◆ PROBLEM TO WORK ON ◆
Look through the material beneath and copy each line with the word "durante".

============

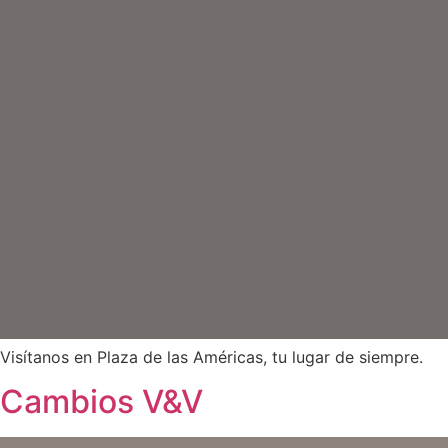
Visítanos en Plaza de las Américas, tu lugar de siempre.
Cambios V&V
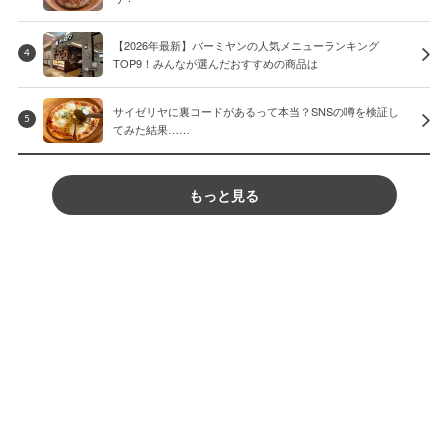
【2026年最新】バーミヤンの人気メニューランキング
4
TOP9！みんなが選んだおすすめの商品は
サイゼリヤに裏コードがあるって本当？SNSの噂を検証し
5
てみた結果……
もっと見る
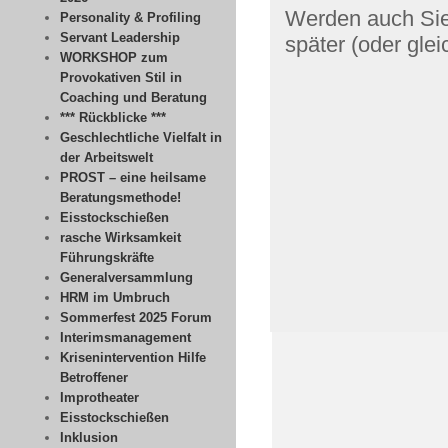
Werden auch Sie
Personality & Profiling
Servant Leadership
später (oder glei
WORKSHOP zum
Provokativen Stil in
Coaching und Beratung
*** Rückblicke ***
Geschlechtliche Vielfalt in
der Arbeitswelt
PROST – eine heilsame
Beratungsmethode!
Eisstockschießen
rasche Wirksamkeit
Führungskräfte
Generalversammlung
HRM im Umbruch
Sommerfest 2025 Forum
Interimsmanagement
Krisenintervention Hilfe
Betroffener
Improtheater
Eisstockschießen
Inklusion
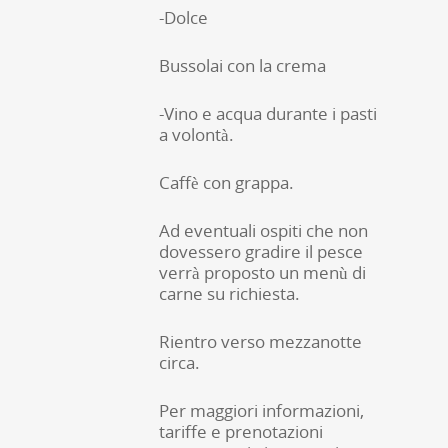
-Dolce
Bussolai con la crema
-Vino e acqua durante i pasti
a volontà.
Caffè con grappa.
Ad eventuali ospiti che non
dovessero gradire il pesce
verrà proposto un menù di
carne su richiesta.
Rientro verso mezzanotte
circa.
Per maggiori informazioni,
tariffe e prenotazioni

============

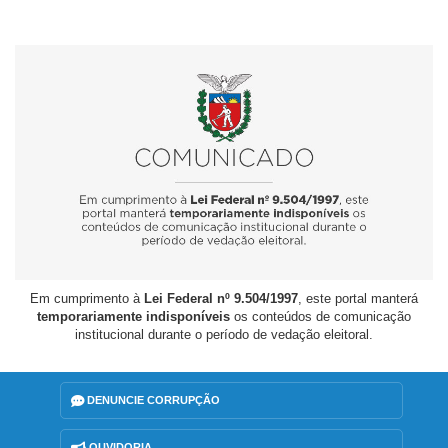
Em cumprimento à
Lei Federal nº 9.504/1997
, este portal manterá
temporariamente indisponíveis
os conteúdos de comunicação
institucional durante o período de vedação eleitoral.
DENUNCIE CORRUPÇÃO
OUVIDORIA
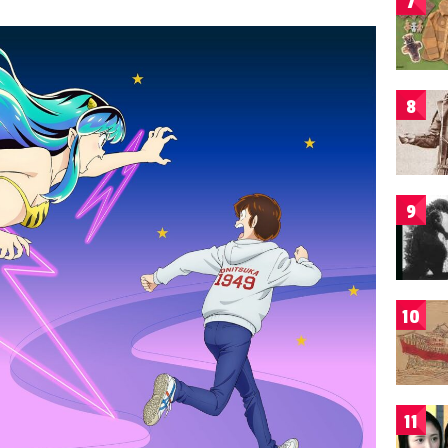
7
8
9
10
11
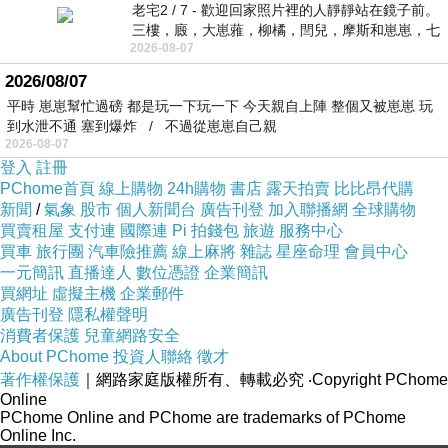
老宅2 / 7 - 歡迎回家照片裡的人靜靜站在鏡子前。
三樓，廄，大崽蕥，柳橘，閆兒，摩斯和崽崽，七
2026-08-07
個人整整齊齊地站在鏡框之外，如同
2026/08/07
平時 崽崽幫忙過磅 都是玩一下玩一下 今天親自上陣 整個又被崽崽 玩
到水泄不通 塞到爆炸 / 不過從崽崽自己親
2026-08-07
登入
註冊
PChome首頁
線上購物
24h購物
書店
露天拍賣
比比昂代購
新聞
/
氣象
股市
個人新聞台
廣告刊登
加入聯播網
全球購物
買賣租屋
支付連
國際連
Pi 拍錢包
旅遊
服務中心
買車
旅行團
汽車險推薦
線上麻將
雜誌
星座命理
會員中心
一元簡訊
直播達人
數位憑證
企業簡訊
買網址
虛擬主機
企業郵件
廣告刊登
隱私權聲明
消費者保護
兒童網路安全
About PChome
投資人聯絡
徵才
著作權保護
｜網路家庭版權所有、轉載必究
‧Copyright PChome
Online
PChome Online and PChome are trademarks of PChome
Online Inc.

============

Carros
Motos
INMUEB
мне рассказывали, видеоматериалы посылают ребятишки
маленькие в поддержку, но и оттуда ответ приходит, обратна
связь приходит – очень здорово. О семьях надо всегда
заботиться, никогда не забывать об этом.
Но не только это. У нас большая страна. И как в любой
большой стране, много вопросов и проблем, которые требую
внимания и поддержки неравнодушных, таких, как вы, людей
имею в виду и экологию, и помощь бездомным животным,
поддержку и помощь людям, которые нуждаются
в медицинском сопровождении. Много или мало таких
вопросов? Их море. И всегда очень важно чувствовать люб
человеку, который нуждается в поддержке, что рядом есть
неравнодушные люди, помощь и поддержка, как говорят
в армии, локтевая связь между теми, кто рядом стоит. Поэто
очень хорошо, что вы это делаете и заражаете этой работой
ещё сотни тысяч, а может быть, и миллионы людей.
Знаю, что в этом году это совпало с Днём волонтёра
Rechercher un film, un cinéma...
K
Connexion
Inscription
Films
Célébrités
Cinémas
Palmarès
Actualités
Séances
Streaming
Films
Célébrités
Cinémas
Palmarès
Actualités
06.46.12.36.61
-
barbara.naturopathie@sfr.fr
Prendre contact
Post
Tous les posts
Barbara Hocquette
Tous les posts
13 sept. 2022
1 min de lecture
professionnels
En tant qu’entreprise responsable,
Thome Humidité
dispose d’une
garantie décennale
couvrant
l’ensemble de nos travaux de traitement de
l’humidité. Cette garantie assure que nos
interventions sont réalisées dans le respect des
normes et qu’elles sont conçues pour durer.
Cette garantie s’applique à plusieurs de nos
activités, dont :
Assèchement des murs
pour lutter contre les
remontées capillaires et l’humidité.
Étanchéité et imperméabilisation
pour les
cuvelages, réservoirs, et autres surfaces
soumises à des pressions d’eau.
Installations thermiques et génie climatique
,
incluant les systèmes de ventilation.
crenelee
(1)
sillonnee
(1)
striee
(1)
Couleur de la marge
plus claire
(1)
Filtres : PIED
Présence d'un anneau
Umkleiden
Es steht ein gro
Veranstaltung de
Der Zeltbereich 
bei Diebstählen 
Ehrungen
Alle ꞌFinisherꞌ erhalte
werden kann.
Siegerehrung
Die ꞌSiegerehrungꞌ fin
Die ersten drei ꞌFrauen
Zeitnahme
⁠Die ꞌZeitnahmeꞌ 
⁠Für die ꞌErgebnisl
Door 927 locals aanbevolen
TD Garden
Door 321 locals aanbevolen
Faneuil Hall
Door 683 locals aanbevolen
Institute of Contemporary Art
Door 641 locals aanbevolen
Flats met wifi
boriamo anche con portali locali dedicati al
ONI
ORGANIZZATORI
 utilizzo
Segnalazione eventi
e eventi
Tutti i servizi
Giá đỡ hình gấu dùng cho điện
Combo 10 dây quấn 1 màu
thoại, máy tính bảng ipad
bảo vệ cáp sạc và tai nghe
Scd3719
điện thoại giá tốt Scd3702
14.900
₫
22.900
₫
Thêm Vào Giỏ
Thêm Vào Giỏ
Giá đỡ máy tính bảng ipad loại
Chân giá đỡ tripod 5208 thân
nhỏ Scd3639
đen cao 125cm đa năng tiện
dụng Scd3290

============

◆ ANSWER SECTION ◆
-Vino e acqua durante i pasti
institucional durante o período de vedação eleitoral.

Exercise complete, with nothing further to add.